## RECORDS FOR THE TASK
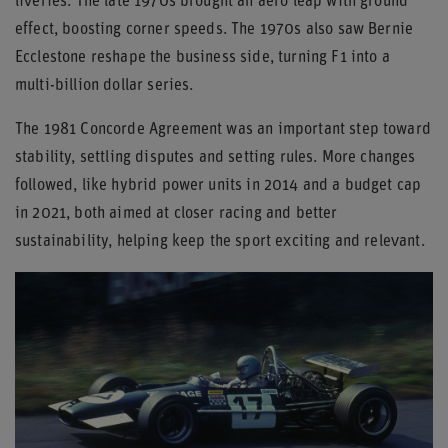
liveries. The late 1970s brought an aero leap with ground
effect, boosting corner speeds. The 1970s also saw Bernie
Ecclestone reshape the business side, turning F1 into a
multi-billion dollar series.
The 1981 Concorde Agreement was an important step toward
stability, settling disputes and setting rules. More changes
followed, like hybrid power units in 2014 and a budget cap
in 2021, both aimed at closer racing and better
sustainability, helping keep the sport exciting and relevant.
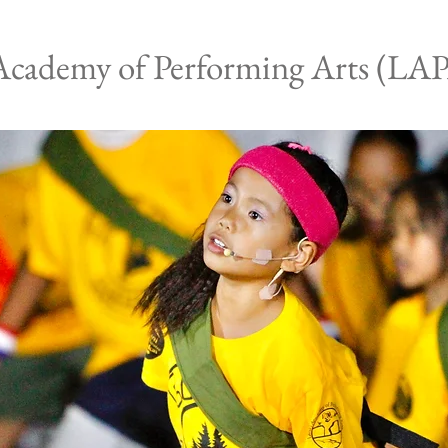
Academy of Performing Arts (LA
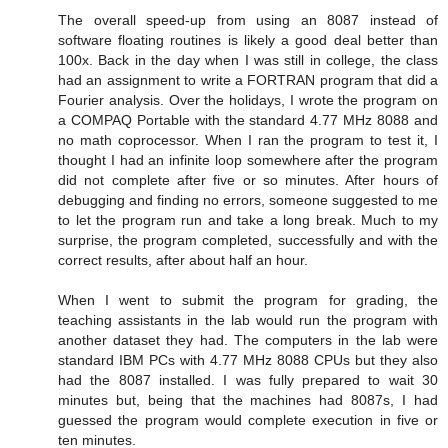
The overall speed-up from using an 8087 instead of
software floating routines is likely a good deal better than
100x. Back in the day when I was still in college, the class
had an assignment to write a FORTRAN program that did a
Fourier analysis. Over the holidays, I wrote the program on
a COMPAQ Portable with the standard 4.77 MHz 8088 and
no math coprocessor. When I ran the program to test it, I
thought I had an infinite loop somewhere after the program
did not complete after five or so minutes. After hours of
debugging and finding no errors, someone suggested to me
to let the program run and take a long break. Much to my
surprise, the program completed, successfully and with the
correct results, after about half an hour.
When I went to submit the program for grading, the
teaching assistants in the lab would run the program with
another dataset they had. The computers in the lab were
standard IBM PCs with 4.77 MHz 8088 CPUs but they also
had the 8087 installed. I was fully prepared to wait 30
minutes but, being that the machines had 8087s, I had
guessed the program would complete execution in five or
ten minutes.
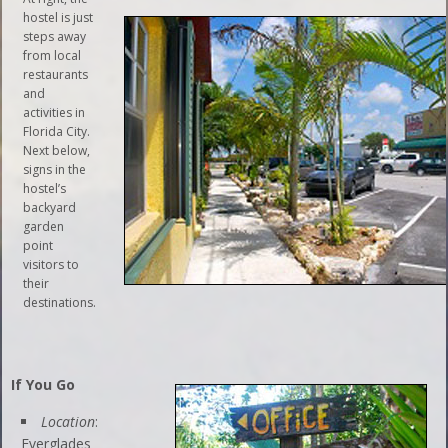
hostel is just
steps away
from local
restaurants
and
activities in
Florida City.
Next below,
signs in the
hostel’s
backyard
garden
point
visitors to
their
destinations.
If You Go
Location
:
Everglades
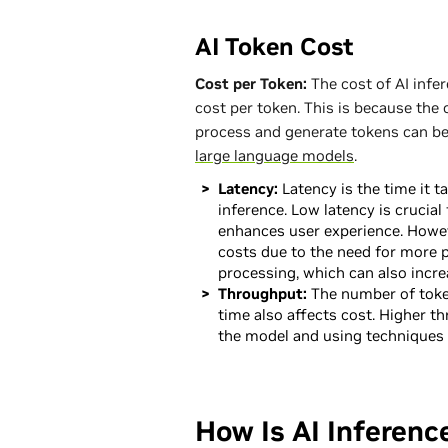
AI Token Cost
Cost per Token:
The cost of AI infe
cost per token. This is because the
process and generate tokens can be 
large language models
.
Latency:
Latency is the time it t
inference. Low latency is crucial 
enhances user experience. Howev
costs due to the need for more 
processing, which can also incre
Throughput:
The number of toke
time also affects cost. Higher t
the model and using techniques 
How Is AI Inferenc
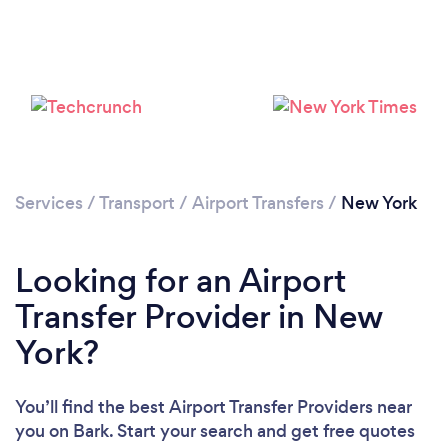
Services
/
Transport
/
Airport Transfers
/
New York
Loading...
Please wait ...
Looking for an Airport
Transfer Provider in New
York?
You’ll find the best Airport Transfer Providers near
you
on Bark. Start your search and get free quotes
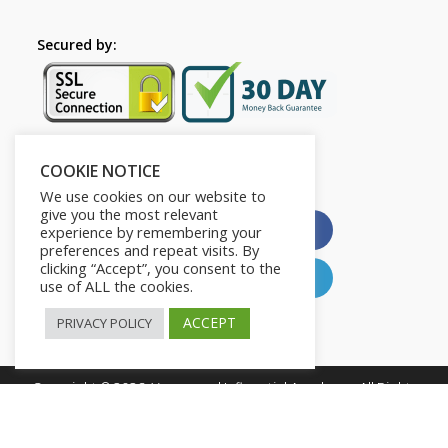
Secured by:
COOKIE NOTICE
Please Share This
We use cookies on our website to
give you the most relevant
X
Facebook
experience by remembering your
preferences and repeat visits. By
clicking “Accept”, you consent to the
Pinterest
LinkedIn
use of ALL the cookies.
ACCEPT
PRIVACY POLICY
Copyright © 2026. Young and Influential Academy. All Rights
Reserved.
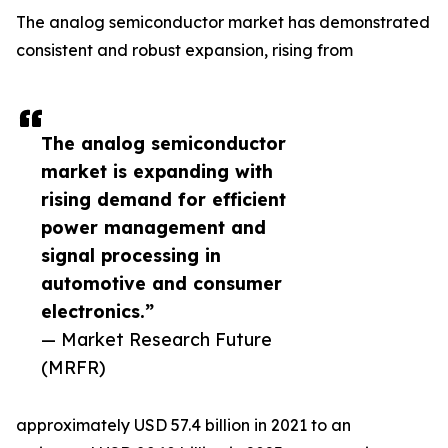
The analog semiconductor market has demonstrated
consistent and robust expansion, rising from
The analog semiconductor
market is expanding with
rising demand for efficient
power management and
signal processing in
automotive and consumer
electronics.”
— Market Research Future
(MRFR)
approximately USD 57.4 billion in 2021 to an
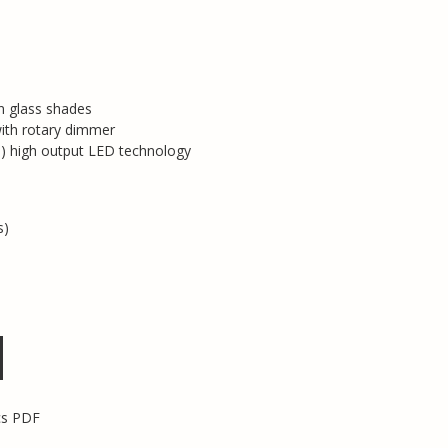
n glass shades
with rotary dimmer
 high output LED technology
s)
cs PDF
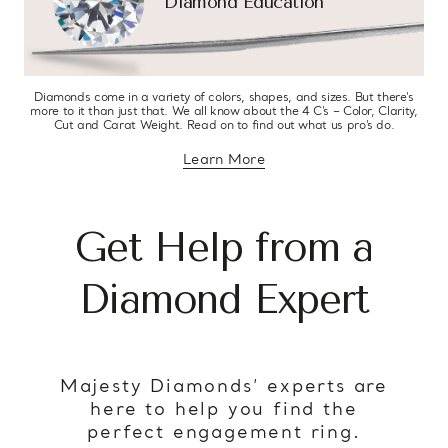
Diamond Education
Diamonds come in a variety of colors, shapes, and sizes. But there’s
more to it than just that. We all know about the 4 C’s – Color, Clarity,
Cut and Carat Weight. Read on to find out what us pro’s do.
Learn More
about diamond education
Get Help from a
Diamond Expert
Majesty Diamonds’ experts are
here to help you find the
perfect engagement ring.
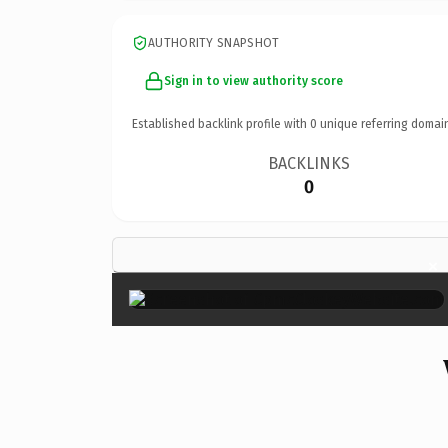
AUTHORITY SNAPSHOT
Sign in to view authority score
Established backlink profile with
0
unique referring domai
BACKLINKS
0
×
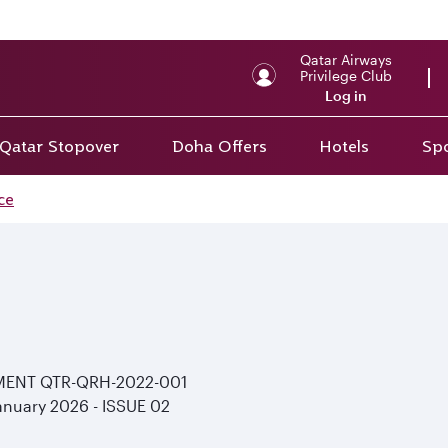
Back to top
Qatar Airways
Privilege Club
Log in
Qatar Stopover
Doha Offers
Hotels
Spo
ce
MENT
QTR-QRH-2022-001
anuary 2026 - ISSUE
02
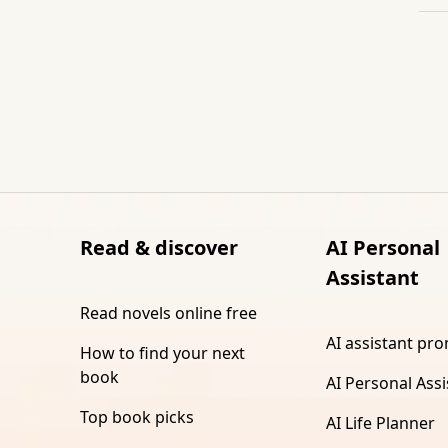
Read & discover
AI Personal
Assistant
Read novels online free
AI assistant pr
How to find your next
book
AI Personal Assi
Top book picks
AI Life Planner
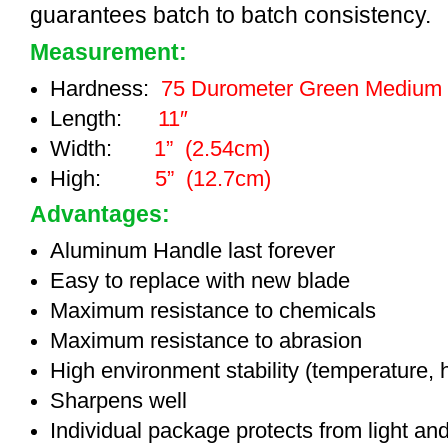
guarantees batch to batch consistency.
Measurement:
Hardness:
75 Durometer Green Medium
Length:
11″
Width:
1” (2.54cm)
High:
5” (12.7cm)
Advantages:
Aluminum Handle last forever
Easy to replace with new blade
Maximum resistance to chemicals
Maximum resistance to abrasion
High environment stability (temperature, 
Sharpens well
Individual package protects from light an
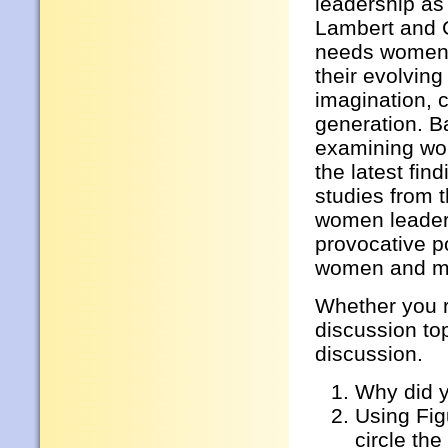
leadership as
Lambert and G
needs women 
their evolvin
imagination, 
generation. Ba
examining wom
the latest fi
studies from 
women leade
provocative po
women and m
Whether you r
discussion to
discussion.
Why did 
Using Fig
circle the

## DESCRIPTION OF THE TASK
What lines above hold the word "processing"? Pull each one out.

## RESPONSE FOR THIS EXERCISE
processing, which can also incre
signal processing in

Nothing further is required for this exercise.